Evidence for MIR450 cluster as a potential repressor of SOX2. (A): Schematic representation of the 3′UTR of human SOX2 and predicted binding site of miR‐450a and miR‐450b identified by TargetScan. (B): Sequence and complementation of the predicted binding site. (C): Illustration of the human MIR450 cluster (defined by miRBase) that includes six miRNAs genes. (D): Human embryonic stem cells were seeded on collagen IV‐coated dishes in the present of corneal fibroblast conditional media to induce corneal epithelial differentiation for the indicated time. Relative expression of the indicated miRNAs is shown and data represent the normalized expression as fold change in expression relative to undifferentiated cells. (E): Wholemount in situ hybridization for miR‐450b on mouse embryos of the indicated embryonic day. Increased magnifications are shown from left to right, and lens is annotated by white arrowheads. (F): Immunofluorescence staining of SOX2 on mouse head sections at E10.5 and E11.5. Nuclei were counterstained with DAPI. (G, H): In situ hybridization of miR‐450b on whole cornea (G) or sections of cornea (H) of 2‐month‐old mice. Scale bars are 250 μm (E, G) and 25 μm (F, H). Abbreviations: DAPI, 4′,6‐diamidino‐2‐phenylindole; lp, lens pit; lv, lens vesicle; oc, optic cup; pce, presumptive corneal epithelium; UTR, untranslated region.

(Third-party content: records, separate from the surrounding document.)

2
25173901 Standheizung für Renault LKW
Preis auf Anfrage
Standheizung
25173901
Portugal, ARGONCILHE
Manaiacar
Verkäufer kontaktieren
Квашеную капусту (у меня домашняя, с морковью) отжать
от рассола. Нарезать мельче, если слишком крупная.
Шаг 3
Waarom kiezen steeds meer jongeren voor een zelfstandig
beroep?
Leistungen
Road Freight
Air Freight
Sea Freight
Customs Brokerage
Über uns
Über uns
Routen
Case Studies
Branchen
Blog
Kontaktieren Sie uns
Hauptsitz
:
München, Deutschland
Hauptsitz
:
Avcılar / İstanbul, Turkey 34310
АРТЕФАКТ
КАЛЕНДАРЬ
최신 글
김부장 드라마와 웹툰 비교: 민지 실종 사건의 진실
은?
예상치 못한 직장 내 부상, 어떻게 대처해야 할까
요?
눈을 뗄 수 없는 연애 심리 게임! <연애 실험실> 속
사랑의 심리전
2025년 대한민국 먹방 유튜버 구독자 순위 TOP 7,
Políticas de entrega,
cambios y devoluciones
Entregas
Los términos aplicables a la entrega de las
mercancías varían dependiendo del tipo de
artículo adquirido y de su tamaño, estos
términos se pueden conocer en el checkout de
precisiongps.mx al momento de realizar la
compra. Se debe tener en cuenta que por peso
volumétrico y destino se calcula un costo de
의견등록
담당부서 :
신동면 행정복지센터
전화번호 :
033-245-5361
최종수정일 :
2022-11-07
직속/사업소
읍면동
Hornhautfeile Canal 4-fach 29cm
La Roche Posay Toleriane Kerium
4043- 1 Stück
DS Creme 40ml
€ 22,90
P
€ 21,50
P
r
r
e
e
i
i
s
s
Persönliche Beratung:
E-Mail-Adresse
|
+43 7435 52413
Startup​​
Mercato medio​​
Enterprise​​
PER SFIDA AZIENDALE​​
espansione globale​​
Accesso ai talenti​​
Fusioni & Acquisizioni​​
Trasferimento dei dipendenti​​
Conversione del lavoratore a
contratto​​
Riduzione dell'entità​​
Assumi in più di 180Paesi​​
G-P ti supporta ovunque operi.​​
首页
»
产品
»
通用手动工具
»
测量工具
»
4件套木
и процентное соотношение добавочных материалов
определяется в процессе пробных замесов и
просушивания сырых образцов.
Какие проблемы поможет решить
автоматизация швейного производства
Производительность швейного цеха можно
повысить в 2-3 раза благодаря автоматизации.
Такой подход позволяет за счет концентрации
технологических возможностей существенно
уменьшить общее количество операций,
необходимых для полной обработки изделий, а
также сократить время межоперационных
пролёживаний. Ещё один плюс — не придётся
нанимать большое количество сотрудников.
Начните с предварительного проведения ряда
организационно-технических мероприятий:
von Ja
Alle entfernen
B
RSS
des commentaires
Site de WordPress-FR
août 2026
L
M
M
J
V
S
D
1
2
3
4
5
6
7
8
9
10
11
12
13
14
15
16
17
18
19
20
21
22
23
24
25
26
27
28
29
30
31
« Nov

Notably, miR‐450a and miR‐450b are well conserved in mammals, and their seed sequence differs by a single nucleotide at position 8, suggesting they may have both overlapping and separate sets of target genes (Supporting Information Table S1). We thus focused on miR‐450b that had four predicted binding sites on SOX2‐3′UTR. SOX2 is expressed in early eye development 21, 22, in the adult cornea (Fig. 1), and in neural cells 37. To explore the expression of miR‐450b in this context, we performed whole mount in situ hybridization of mouse embryos at different developmental stages. A low but significant signal for miR‐450b was documented in the developing lens of 10‐day‐old embryos (E10.5), and this signal dramatically peaked by E11.5 (Fig. 6E). Strikingly, this de novo expression coincided with a significant reduction in SOX2 protein shown by immunofluorescent staining of tissue sections (Fig. 6F). In the adult murine cornea, miR‐450b was low or not detected in the limbus but was specifically expressed in the cornea of 2‐month‐old mice (Fig. 6G). Closer inspection of the expression of miR‐450b signal on tissue sections has shown that miR‐450b was low in corneal basal layer (black arrow, Fig. 6H), whereas it was highly expressed by differentiated supra basal layers (white arrow, Fig. 6H). Thus, miR‐450b displays spatially inversed expression pattern with SOX2 in the adult cornea (compare Fig. 6H with SOX2 pattern in Fig. 1A). Similarly, a moderate inverse correlation between SOX2 and miR‐450b was found in the course of in vitro differentiation and maturation of embryonic stem cells into specific neurons (Supporting Information Fig. S3). These data suggest that miR‐450b may serve as a SOX2 repressor.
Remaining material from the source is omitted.